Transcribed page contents
__________________________________________________

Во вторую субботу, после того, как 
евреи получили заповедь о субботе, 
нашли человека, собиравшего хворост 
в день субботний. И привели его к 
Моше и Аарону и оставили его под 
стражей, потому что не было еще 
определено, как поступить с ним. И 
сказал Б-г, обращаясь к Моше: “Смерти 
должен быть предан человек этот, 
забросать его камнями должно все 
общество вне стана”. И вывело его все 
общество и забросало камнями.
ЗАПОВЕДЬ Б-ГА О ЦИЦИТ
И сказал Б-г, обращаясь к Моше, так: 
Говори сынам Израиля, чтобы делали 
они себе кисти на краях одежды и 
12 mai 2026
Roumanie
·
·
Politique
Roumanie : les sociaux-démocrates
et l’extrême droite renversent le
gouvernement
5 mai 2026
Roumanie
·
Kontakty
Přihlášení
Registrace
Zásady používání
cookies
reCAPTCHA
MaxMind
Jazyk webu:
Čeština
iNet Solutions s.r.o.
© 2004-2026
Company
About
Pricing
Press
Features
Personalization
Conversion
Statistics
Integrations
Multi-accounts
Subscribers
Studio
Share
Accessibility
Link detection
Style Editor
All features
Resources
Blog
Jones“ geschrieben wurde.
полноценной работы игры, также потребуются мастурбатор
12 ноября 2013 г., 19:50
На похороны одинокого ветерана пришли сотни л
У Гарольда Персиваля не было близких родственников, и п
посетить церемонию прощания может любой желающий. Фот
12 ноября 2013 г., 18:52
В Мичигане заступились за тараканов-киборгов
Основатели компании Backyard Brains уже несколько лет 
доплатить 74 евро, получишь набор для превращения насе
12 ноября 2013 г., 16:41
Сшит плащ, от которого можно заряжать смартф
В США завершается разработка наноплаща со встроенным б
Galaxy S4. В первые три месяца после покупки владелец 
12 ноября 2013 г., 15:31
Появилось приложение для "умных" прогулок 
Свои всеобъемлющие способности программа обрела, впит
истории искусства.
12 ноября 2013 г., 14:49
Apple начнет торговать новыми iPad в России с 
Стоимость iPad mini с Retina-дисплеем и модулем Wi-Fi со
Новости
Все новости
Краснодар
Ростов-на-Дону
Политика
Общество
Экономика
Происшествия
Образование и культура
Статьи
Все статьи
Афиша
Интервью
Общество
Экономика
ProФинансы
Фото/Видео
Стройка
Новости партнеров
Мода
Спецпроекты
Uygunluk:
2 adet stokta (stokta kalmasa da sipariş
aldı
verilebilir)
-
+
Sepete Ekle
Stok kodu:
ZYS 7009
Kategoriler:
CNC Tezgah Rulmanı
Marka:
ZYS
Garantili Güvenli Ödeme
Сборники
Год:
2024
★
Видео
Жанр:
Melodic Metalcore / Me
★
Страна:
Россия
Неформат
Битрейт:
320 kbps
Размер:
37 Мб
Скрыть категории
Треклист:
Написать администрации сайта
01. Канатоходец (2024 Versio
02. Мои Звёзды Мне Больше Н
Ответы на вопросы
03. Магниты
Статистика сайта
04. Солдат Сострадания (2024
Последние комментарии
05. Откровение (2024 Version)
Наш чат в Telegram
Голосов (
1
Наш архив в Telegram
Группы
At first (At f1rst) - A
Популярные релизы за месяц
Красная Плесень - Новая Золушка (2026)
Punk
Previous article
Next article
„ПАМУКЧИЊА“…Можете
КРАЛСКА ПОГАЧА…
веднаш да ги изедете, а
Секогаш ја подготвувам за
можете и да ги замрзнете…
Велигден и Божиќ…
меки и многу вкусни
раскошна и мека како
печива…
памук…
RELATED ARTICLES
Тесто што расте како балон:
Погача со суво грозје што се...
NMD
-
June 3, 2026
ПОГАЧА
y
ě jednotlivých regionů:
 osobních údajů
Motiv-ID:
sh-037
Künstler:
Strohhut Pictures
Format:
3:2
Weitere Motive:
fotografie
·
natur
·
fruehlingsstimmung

__________________________________________________

Which lines of the data above contain "камнями"? Copy each one.

забросать его камнями должно все 
общество и забросало камнями.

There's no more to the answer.